Best Practices, KPIs for Network Management
In the process of working with our customers, particularly during requirements analysis, we often get questions about “best practices.” In my experience, best practices are a great baseline, but need to be augmented as new technology (like Virtualization/VoIP/VoD) and outage post-mortems reveal additional KPI needs. Which begs the question, “What is a KPI?” A KPI, or Key Performance Indicator, is a metric that provides necessary information to verify that a mission-critical service is monitored so that its availability, performance, and scalability is ensured. It’s also a metric needed for possible troubleshooting. This three-part blog series discusses the best practices KPIs for three common monitoring disciplines: Network, Systems, and Applications. These best practices come from years of experience and are by no means the end-all-be-all, but they may provide some insight to anybody looking for a baseline to compare against — your Comments/Stories are welcome!

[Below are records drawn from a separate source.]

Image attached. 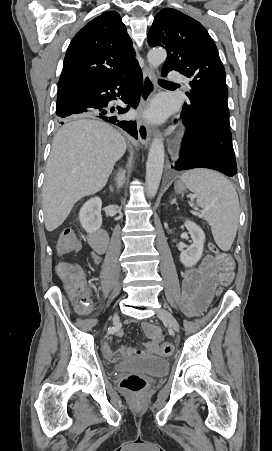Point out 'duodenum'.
Segmentation results:
<instances>
[{"label": "duodenum", "mask_w": 272, "mask_h": 451, "mask_svg": "<svg viewBox=\"0 0 272 451\" xmlns=\"http://www.w3.org/2000/svg\"><path fill=\"white\" fill-rule=\"evenodd\" d=\"M108 233L104 229L92 231L88 235L90 246L99 254L105 252L108 245Z\"/></svg>", "instance_id": "duodenum-1"}]
</instances>
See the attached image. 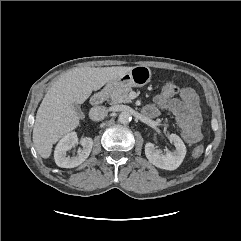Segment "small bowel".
<instances>
[{
    "label": "small bowel",
    "instance_id": "c3829d8e",
    "mask_svg": "<svg viewBox=\"0 0 241 241\" xmlns=\"http://www.w3.org/2000/svg\"><path fill=\"white\" fill-rule=\"evenodd\" d=\"M179 98H165L159 94L154 103L145 108V114L155 117L160 109L171 111L181 128L184 140L189 144H195L201 139V111L199 98L190 87H183L179 92Z\"/></svg>",
    "mask_w": 241,
    "mask_h": 241
}]
</instances>
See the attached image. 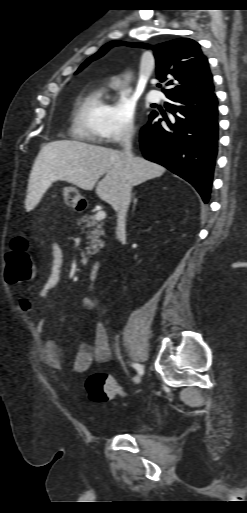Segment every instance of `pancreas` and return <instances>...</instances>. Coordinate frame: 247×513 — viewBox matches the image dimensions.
<instances>
[{
    "label": "pancreas",
    "instance_id": "pancreas-1",
    "mask_svg": "<svg viewBox=\"0 0 247 513\" xmlns=\"http://www.w3.org/2000/svg\"><path fill=\"white\" fill-rule=\"evenodd\" d=\"M78 225L84 229L88 228L87 239H90V245L87 247V254L93 255L103 247V241L100 239L104 235L103 224L99 223L94 215L85 214L78 220Z\"/></svg>",
    "mask_w": 247,
    "mask_h": 513
}]
</instances>
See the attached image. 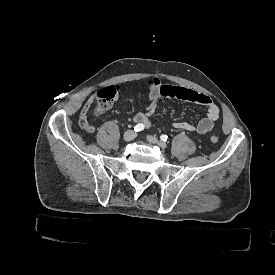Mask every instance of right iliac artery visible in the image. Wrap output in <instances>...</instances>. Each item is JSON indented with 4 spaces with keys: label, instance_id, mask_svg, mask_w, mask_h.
Instances as JSON below:
<instances>
[{
    "label": "right iliac artery",
    "instance_id": "right-iliac-artery-1",
    "mask_svg": "<svg viewBox=\"0 0 275 275\" xmlns=\"http://www.w3.org/2000/svg\"><path fill=\"white\" fill-rule=\"evenodd\" d=\"M143 129H144V125L141 124V123L137 124V125L134 127V130H135L136 132L142 131Z\"/></svg>",
    "mask_w": 275,
    "mask_h": 275
}]
</instances>
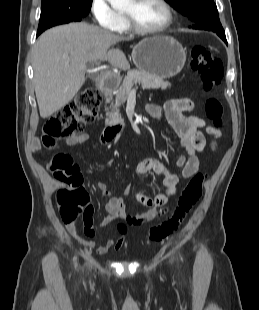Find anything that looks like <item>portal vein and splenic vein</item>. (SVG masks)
<instances>
[{
	"label": "portal vein and splenic vein",
	"instance_id": "1",
	"mask_svg": "<svg viewBox=\"0 0 259 310\" xmlns=\"http://www.w3.org/2000/svg\"><path fill=\"white\" fill-rule=\"evenodd\" d=\"M101 67H98L97 69H100ZM131 92H135V89H132Z\"/></svg>",
	"mask_w": 259,
	"mask_h": 310
}]
</instances>
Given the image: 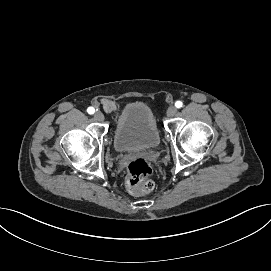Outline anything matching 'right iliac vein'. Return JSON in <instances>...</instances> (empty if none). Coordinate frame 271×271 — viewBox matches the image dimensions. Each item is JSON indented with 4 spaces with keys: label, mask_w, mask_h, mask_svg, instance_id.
<instances>
[{
    "label": "right iliac vein",
    "mask_w": 271,
    "mask_h": 271,
    "mask_svg": "<svg viewBox=\"0 0 271 271\" xmlns=\"http://www.w3.org/2000/svg\"><path fill=\"white\" fill-rule=\"evenodd\" d=\"M93 117L96 121H102L104 119V115L101 112H95Z\"/></svg>",
    "instance_id": "right-iliac-vein-1"
}]
</instances>
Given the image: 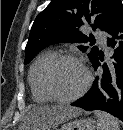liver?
Masks as SVG:
<instances>
[{
  "label": "liver",
  "mask_w": 123,
  "mask_h": 130,
  "mask_svg": "<svg viewBox=\"0 0 123 130\" xmlns=\"http://www.w3.org/2000/svg\"><path fill=\"white\" fill-rule=\"evenodd\" d=\"M79 114L78 109L69 106H35L27 114L22 128L26 130H52Z\"/></svg>",
  "instance_id": "1"
}]
</instances>
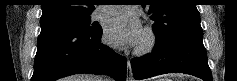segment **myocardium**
<instances>
[{
    "label": "myocardium",
    "instance_id": "myocardium-1",
    "mask_svg": "<svg viewBox=\"0 0 237 81\" xmlns=\"http://www.w3.org/2000/svg\"><path fill=\"white\" fill-rule=\"evenodd\" d=\"M156 42L157 37L155 32L152 28L146 27L143 30V41L136 47L135 53L140 56L150 53L156 46Z\"/></svg>",
    "mask_w": 237,
    "mask_h": 81
}]
</instances>
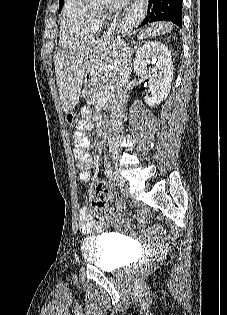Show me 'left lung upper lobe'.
<instances>
[{
  "label": "left lung upper lobe",
  "mask_w": 227,
  "mask_h": 315,
  "mask_svg": "<svg viewBox=\"0 0 227 315\" xmlns=\"http://www.w3.org/2000/svg\"><path fill=\"white\" fill-rule=\"evenodd\" d=\"M64 0H59V12L63 6Z\"/></svg>",
  "instance_id": "5c2ea615"
}]
</instances>
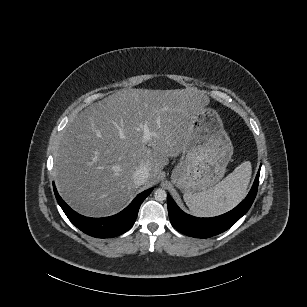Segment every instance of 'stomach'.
<instances>
[{"instance_id":"1","label":"stomach","mask_w":307,"mask_h":307,"mask_svg":"<svg viewBox=\"0 0 307 307\" xmlns=\"http://www.w3.org/2000/svg\"><path fill=\"white\" fill-rule=\"evenodd\" d=\"M233 155L232 142L216 110L201 107L171 180L183 193H197L217 184Z\"/></svg>"}]
</instances>
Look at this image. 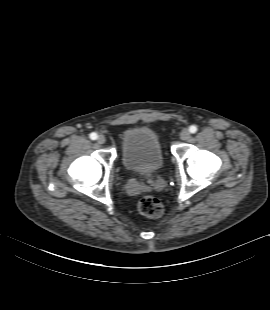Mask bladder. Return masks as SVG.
Listing matches in <instances>:
<instances>
[{"instance_id": "obj_1", "label": "bladder", "mask_w": 270, "mask_h": 310, "mask_svg": "<svg viewBox=\"0 0 270 310\" xmlns=\"http://www.w3.org/2000/svg\"><path fill=\"white\" fill-rule=\"evenodd\" d=\"M121 162L128 171L154 175L164 165V155L158 135L150 128L134 127L122 135Z\"/></svg>"}]
</instances>
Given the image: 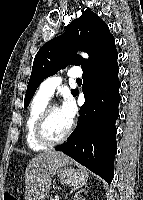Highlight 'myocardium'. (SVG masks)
I'll use <instances>...</instances> for the list:
<instances>
[{
  "label": "myocardium",
  "mask_w": 143,
  "mask_h": 200,
  "mask_svg": "<svg viewBox=\"0 0 143 200\" xmlns=\"http://www.w3.org/2000/svg\"><path fill=\"white\" fill-rule=\"evenodd\" d=\"M59 108L57 104L53 102H48L43 111L41 112L39 118L36 121L34 127L35 139L42 145L49 147L60 144L67 140L73 130V124L71 123L67 131L59 138L53 139L47 133V122L52 109Z\"/></svg>",
  "instance_id": "f54148a6"
}]
</instances>
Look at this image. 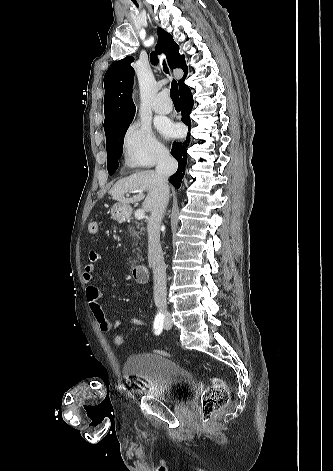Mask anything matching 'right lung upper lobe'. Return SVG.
<instances>
[{
	"instance_id": "right-lung-upper-lobe-1",
	"label": "right lung upper lobe",
	"mask_w": 333,
	"mask_h": 471,
	"mask_svg": "<svg viewBox=\"0 0 333 471\" xmlns=\"http://www.w3.org/2000/svg\"><path fill=\"white\" fill-rule=\"evenodd\" d=\"M159 42L156 51H163L166 55L168 64L171 69L181 68L184 76L179 80L180 91L186 86L184 83L187 68L183 55L179 54V46L173 40V37L164 31L158 29ZM133 57H126L115 62L105 73L104 76V130L107 131L111 127L132 119L135 113V106L132 101V87L134 82V69L130 63ZM151 62H157V56L151 53Z\"/></svg>"
}]
</instances>
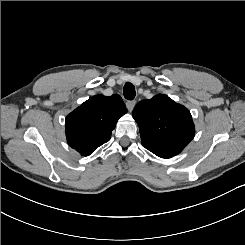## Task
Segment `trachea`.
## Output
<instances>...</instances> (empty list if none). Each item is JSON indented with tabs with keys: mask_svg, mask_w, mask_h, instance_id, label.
Segmentation results:
<instances>
[{
	"mask_svg": "<svg viewBox=\"0 0 245 245\" xmlns=\"http://www.w3.org/2000/svg\"><path fill=\"white\" fill-rule=\"evenodd\" d=\"M123 94H124V97L126 99L133 100L135 95H136V91H135L134 85L132 83H130V82H127L124 85Z\"/></svg>",
	"mask_w": 245,
	"mask_h": 245,
	"instance_id": "obj_1",
	"label": "trachea"
}]
</instances>
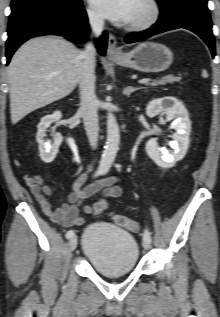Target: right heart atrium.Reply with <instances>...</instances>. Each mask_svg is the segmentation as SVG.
<instances>
[{"label": "right heart atrium", "instance_id": "1", "mask_svg": "<svg viewBox=\"0 0 220 317\" xmlns=\"http://www.w3.org/2000/svg\"><path fill=\"white\" fill-rule=\"evenodd\" d=\"M87 17L93 26H101L103 23L101 16L91 8L87 9Z\"/></svg>", "mask_w": 220, "mask_h": 317}]
</instances>
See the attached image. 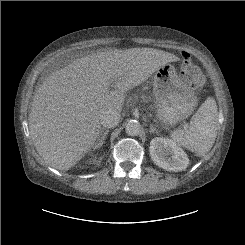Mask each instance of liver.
<instances>
[{"instance_id": "6515ba94", "label": "liver", "mask_w": 245, "mask_h": 245, "mask_svg": "<svg viewBox=\"0 0 245 245\" xmlns=\"http://www.w3.org/2000/svg\"><path fill=\"white\" fill-rule=\"evenodd\" d=\"M179 60L153 48L114 49L78 58L49 75L29 113L30 135L44 162L72 168L96 144L102 112H121L127 91Z\"/></svg>"}]
</instances>
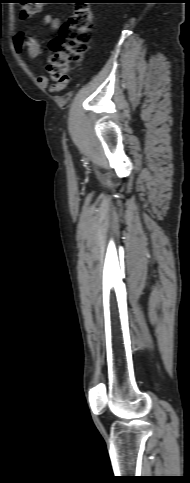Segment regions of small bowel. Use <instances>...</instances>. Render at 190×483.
<instances>
[{"label": "small bowel", "instance_id": "obj_1", "mask_svg": "<svg viewBox=\"0 0 190 483\" xmlns=\"http://www.w3.org/2000/svg\"><path fill=\"white\" fill-rule=\"evenodd\" d=\"M42 22L49 25L53 31H58L61 26V21L57 18H53L50 14L43 15ZM13 47L18 54H20L25 48L27 51V55L30 58H36L40 52V43L34 38H26L22 34H17L14 36ZM37 81L41 85H47L48 77L46 75H39L37 77ZM54 89L60 88L55 85Z\"/></svg>", "mask_w": 190, "mask_h": 483}]
</instances>
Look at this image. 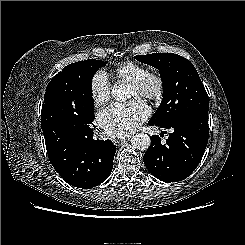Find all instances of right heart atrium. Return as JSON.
I'll return each instance as SVG.
<instances>
[{
  "label": "right heart atrium",
  "instance_id": "right-heart-atrium-1",
  "mask_svg": "<svg viewBox=\"0 0 245 245\" xmlns=\"http://www.w3.org/2000/svg\"><path fill=\"white\" fill-rule=\"evenodd\" d=\"M90 94L95 106H102L110 100L111 83L105 72L94 73L90 80Z\"/></svg>",
  "mask_w": 245,
  "mask_h": 245
}]
</instances>
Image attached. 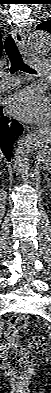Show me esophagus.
Segmentation results:
<instances>
[{
  "instance_id": "obj_1",
  "label": "esophagus",
  "mask_w": 51,
  "mask_h": 393,
  "mask_svg": "<svg viewBox=\"0 0 51 393\" xmlns=\"http://www.w3.org/2000/svg\"><path fill=\"white\" fill-rule=\"evenodd\" d=\"M12 34H13V37H14L17 45L19 46L21 52L25 55V52H24V40H23L22 33L18 29L12 28Z\"/></svg>"
}]
</instances>
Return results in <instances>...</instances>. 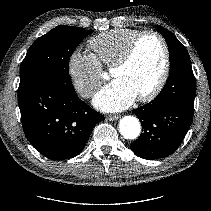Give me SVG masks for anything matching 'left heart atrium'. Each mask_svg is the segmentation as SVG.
<instances>
[{
  "instance_id": "obj_1",
  "label": "left heart atrium",
  "mask_w": 211,
  "mask_h": 211,
  "mask_svg": "<svg viewBox=\"0 0 211 211\" xmlns=\"http://www.w3.org/2000/svg\"><path fill=\"white\" fill-rule=\"evenodd\" d=\"M136 98L125 82L115 79L95 95L93 103L101 111L116 112L128 108Z\"/></svg>"
}]
</instances>
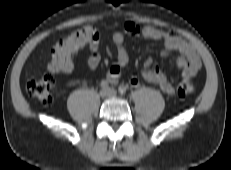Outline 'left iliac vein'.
Here are the masks:
<instances>
[{
	"label": "left iliac vein",
	"mask_w": 231,
	"mask_h": 170,
	"mask_svg": "<svg viewBox=\"0 0 231 170\" xmlns=\"http://www.w3.org/2000/svg\"><path fill=\"white\" fill-rule=\"evenodd\" d=\"M107 91H108L109 97H116V94H117L116 90L110 88Z\"/></svg>",
	"instance_id": "left-iliac-vein-1"
}]
</instances>
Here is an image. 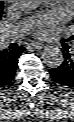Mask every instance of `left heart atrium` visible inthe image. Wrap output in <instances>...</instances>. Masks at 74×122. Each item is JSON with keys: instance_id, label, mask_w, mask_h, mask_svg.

The first part of this series focuses on Network Management. A company’s network is usually the lifeblood of their service offerings (and for some Service Providers, is their offering). Some people prefer to break up the network by OSI layer — physical layer, data link layer, network layer etc. In my opinion, a network is more easily understood if broken up into three key areas: the network devices (routers/switches/etc), the links (Ethernet, SONET, ATM, Serial, etc), and the services provided over them (routing protocols, mainly). These areas need to monitored closely, because if any one of them are down/degraded the network services are impacted. Below are some of the KPIs I recommend for network performance monitoring.
Device Availability
- Source: Must be Agent-less, because if the device is down it will not typically tell you
- Method: Majority of people use ICMP Ping of the IP Address, but using SNMP monitoring will verify that the device’s CPU can respond which is more accurate
- Use: Knowing that a device is down or inaccessible is key to knowing an outage may be occurring. It’s also important for availability reporting in general.
Interface Availability
- Source: Agent-less is required because most network devices do not actively report metrics via onboard agents
- Method: Majority of people use SNMP MIB2 because it’s so commonly supported
- Use: Knowing that a interface is down indicates that the link attached to the interface is being interrupted
Link Availability
- Source: Agent-less is required because most network devices do not actively report metrics via onboard agents
- Method: Majority of people use Cisco’s IPSLA or Juniper’s RPM – however, vendors like Brix Networks (now EXFO) have appliances that duplicate their functionality
- Use: Knowing that a link’s ability to pass traffic is interrupted is vital to knowing network health
Bandwidth Utilization
- Source: Agent-less is required because most network devices do not actively report metrics via onboard agents
- Method: Majority of people use SNMP MIB2 because it’s so commonly supported
- Use: Knowing the quantity of traffic over a link is vital information for Network Capacity Planning and network infrastructure management
Link Performance
- Source: Agent-less is required because most network devices do not actively report metrics via onboard agents
- Method: Majority of people use Cisco’s IPSLA or Juniper’s RPM – however products like Brix Networks have appliances that duplicate their functionality
- Use: The quality of a link’s health, like its packet loss percentage and round trip time latency, is key to detecting potential problems with that link
Beyond these five performance indicators, there are a number of secondary KPIs that some network directors need to observe. For others, these metrics may just be useful information for troubleshooting, but I still recommend including these KPIs in your list.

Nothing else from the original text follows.